HMCS Kitchener (K225)
HMCS Kitchener in heavy seas
|Builder:||George T. Davie & Sons Ltd., Lauzon, Quebec, Canada|
|Laid down:||28 February 1941|
|Launched:||18 November 1941|
|Commissioned:||28 June 1942|
|Decommissioned:||11 July 1945|
|Renamed:||from HMCS Vancouver before launch.|
|Refit:||Completed 28 January 1944, Liverpool, Nova Scotia.|
|Identification:||Pennant number: K225|
|Atlantic 1942-43, Gulf of St. Lawrence 1942, English Channel 1944-45, Normandy 1944|
|Fate:||Scrapped in 1949, Hamilton, Ontario|
|Class and type:||Flower-class corvette (Revised)|
|Displacement:||925 long tons (940 t; 1,036 short tons)|
|Length:||205 ft (62.48 m)o/a|
|Beam:||33 ft (10.06 m)|
|Draught:||11.5 ft (3.51 m)|
|Speed:||16 knots (29.6 km/h)|
|Range:||3,500 nautical miles (6,482 km) at 12 knots (22.2 km/h)|
HMCS Kitchener was a Royal Canadian Navy revised Flower-class corvette which took part in convoy escort duties during the Second World War. She fought primarily in the Battle of the Atlantic. She was named for Kitchener, Ontario. The vessel was originally named HMCS Vancouver but was renamed in November 1941 before the ship was launched.
Flower-class corvettes like Kitchener serving with the Royal Canadian Navy during the Second World War were different from earlier and more traditional sail-driven corvettes. The "corvette" designation was created by the French as a class of small warships; the Royal Navy borrowed the term for a period but discontinued its use in 1877. During the hurried preparations for war in the late 1930s, Winston Churchill reactivated the corvette class, needing a name for smaller ships used in an escort capacity, in this case based on a whaling ship design. The generic name "flower" was used to designate the class of these ships, which – in the Royal Navy – were named after flowering plants.
Corvettes commissioned by the Royal Canadian Navy during the Second World War were named after communities for the most part, to better represent the people who took part in building them. This idea was put forth by Admiral Percy W. Nelles. Sponsors were commonly associated with the community for which the ship was named. Royal Navy corvettes were designed as open sea escorts, while Canadian corvettes were developed for coastal auxiliary roles which was exemplified by their minesweeping gear. Eventually the Canadian corvettes would be modified to allow them to perform better on the open seas.
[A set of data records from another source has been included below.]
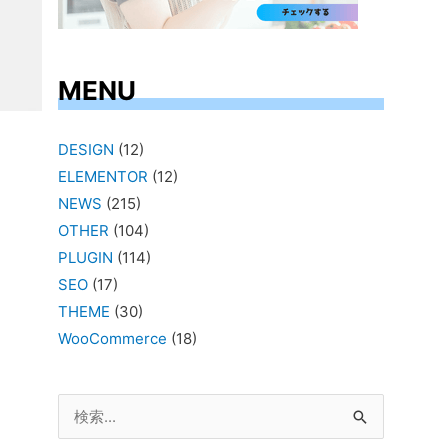
MENU
DESIGN
(12)
ELEMENTOR
(12)
NEWS
(215)
OTHER
(104)
PLUGIN
(114)
SEO
(17)
THEME
(30)
WooCommerce
(18)
検
索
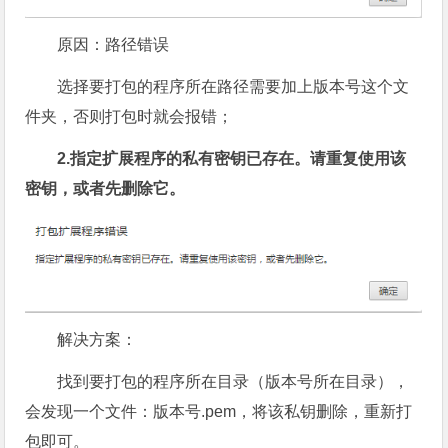
原因：路径错误
选择要打包的程序所在路径需要加上版本号这个文
件夹，否则打包时就会报错；
2.指定扩展程序的私有密钥已存在。请重复使用该
密钥，或者先删除它。
解决方案：
找到要打包的程序所在目录（版本号所在目录），
会发现一个文件：版本号.pem，将该私钥删除，重新打
包即可。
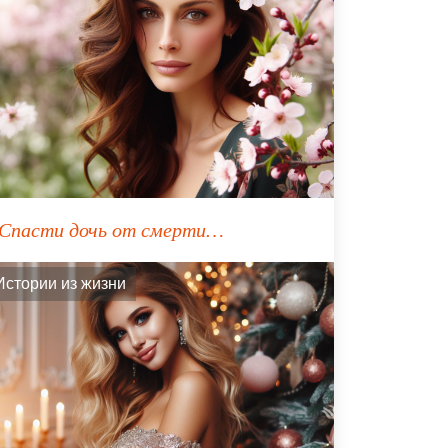
Спасти дочь от смерти…
Истории из жизни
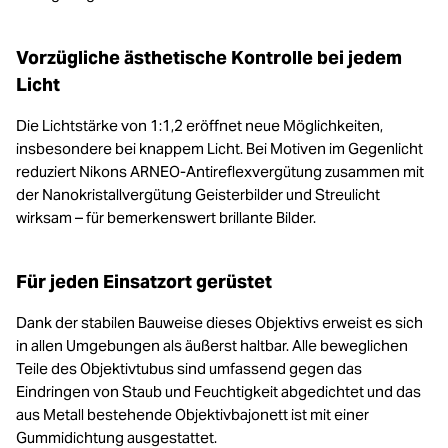
Vorzügliche ästhetische Kontrolle bei jedem
Licht
Die Lichtstärke von 1:1,2 eröffnet neue Möglichkeiten,
insbesondere bei knappem Licht. Bei Motiven im Gegenlicht
reduziert Nikons ARNEO-Antireflexvergütung zusammen mit
der Nanokristallvergütung Geisterbilder und Streulicht
wirksam – für bemerkenswert brillante Bilder.
Für jeden Einsatzort gerüstet
Dank der stabilen Bauweise dieses Objektivs erweist es sich
in allen Umgebungen als äußerst haltbar. Alle beweglichen
Teile des Objektivtubus sind umfassend gegen das
Eindringen von Staub und Feuchtigkeit abgedichtet und das
aus Metall bestehende Objektivbajonett ist mit einer
Gummidichtung ausgestattet.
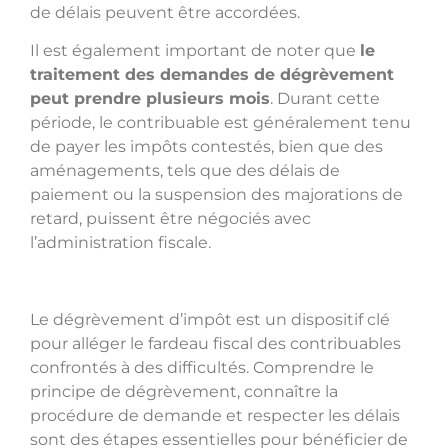
de délais peuvent être accordées.
Il est également important de noter que
le
traitement des demandes de dégrèvement
peut prendre plusieurs mois
. Durant cette
période, le contribuable est généralement tenu
de payer les impôts contestés, bien que des
aménagements, tels que des délais de
paiement ou la suspension des majorations de
retard, puissent être négociés avec
l’administration fiscale.
Le dégrèvement d’impôt est un dispositif clé
pour alléger le fardeau fiscal des contribuables
confrontés à des difficultés. Comprendre le
principe de dégrèvement, connaître la
procédure de demande et respecter les délais
sont des étapes essentielles pour bénéficier de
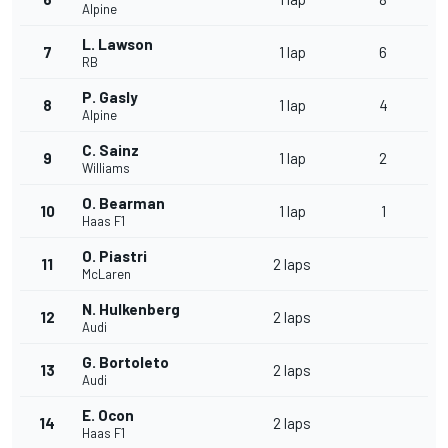
Alpine
L. Lawson
7
1 lap
6
RB
P. Gasly
8
1 lap
4
Alpine
C. Sainz
9
1 lap
2
Williams
O. Bearman
10
1 lap
1
Haas F1
O. Piastri
11
2 laps
McLaren
N. Hulkenberg
12
2 laps
Audi
G. Bortoleto
13
2 laps
Audi
E. Ocon
14
2 laps
Haas F1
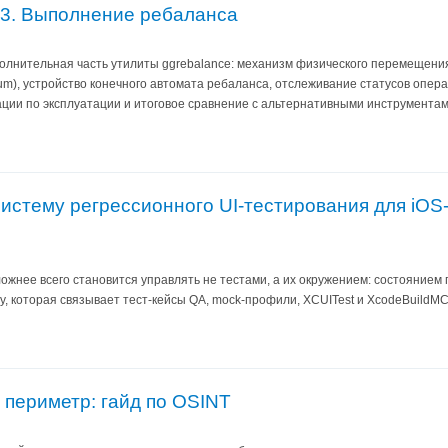
ь 3. Выполнение ребаланса
олнительная часть утилиты ggrebalance: механизм физического перемещения 
um), устройство конечного автомата ребаланса, отслеживание статусов опера
ации по эксплуатации и итоговое сравнение с альтернативными инструментам
систему регрессионного UI-тестирования для iOS
ложнее всего становится управлять не тестами, а их окружением: состояние
у, которая связывает тест-кейсы QA, mock-профили, XCUITest и XcodeBuildMC
 периметр: гайд по OSINT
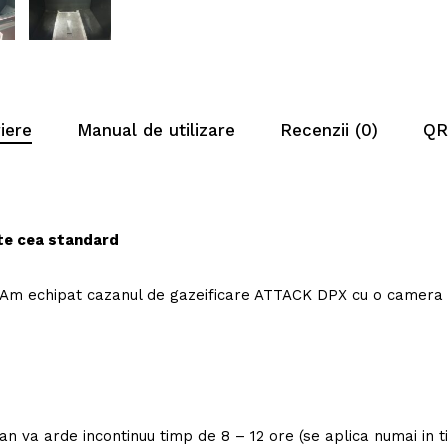
iere
Manual de utilizare
Recenzii (0)
QR
te cea standard
. Am echipat cazanul de gazeificare ATTACK DPX cu o camera 
n va arde incontinuu timp de 8 – 12 ore (se aplica numai in t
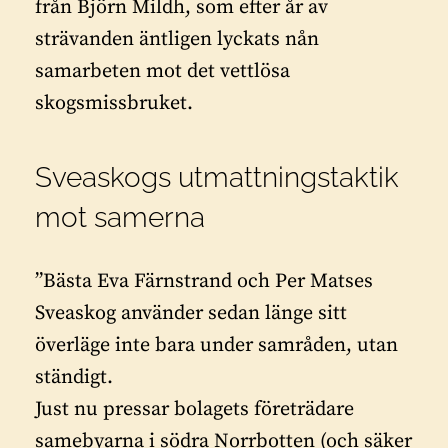
från Björn Mildh, som efter år av
strävanden äntligen lyckats nån
samarbeten mot det vettlösa
skogsmissbruket.
Sveaskogs utmattningstaktik
mot samerna
”Bästa Eva Färnstrand och Per Matses
Sveaskog använder sedan länge sitt
överläge inte bara under samråden, utan
ständigt.
Just nu pressar bolagets företrädare
samebyarna i södra Norrbotten (och säker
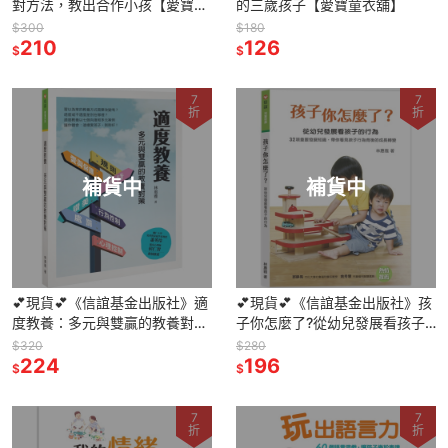
對方法，教出合作小孩【愛寶童
的三歲孩子【愛寶童衣舖】
衣舖】
$300
$180
210
126
$
$
7
7
折
折
補貨中
補貨中
💕現貨💕《信誼基金出版社》適
💕現貨💕《信誼基金出版社》孩
度教養：多元與雙贏的教養對策
子你怎麼了?從幼兒發展看孩子
【愛寶童衣舖】
的行為【愛寶童衣舖】
$320
$280
224
196
$
$
7
7
折
折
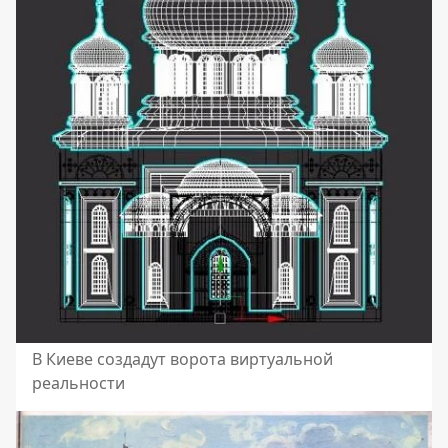
В Киеве создадут ворота виртуальной
реальности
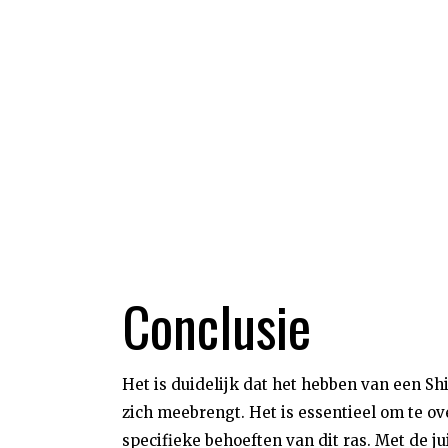
Conclusie
Het is duidelijk dat het hebben van een Sh
zich meebrengt. Het is essentieel om te ove
specifieke behoeften van dit ras. Met de j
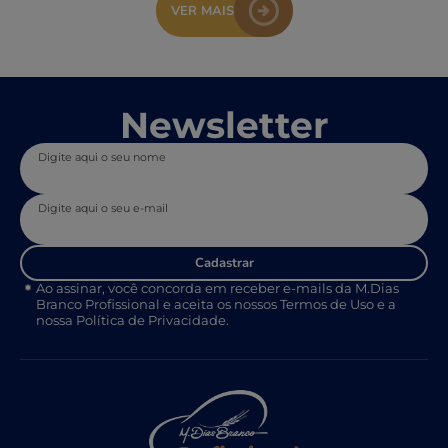
VER MAIS
Newsletter
Digite aqui o seu nome
Digite aqui o seu e-mail
Cadastrar
Ao assinar, você concorda em receber e-mails da M.Dias
Branco Profissional e aceita os nossos Termos de Uso e a
nossa Política de Privacidade.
Kitchener was ordered as part of the Revised 1940-41 Flower class building program. This revised program radically changed the look of the Flower-class corvette. The ships of this program kept the water-tube boilers of the initial 1940-41 program, but now they were housed in separate compartments for safety. The fo'c'sle was extended, which allowed more space for berths for the crew, leading to an expansion of the crew. The bow had increased flare for better control in heavy seas. The revised Flowers of the RCN received an additional two depth charge throwers fitted amidships and more depth charges. They also came with heavier secondary armament with 20-millimetre anti-aircraft guns carried on the extended bridge wings. All this led to an increase in displacement, draught and length.
Kitchener was laid down by George T. Davie & Sons Ltd. at Lauzon on 28 February 1941 and launched on 18 November of that year. She was commissioned into the RCN on 28 June 1942 at Quebec City. During her career, she had one significant refit, taking place at Liverpool, Nova Scotia from October 1943 until 28 January 1944.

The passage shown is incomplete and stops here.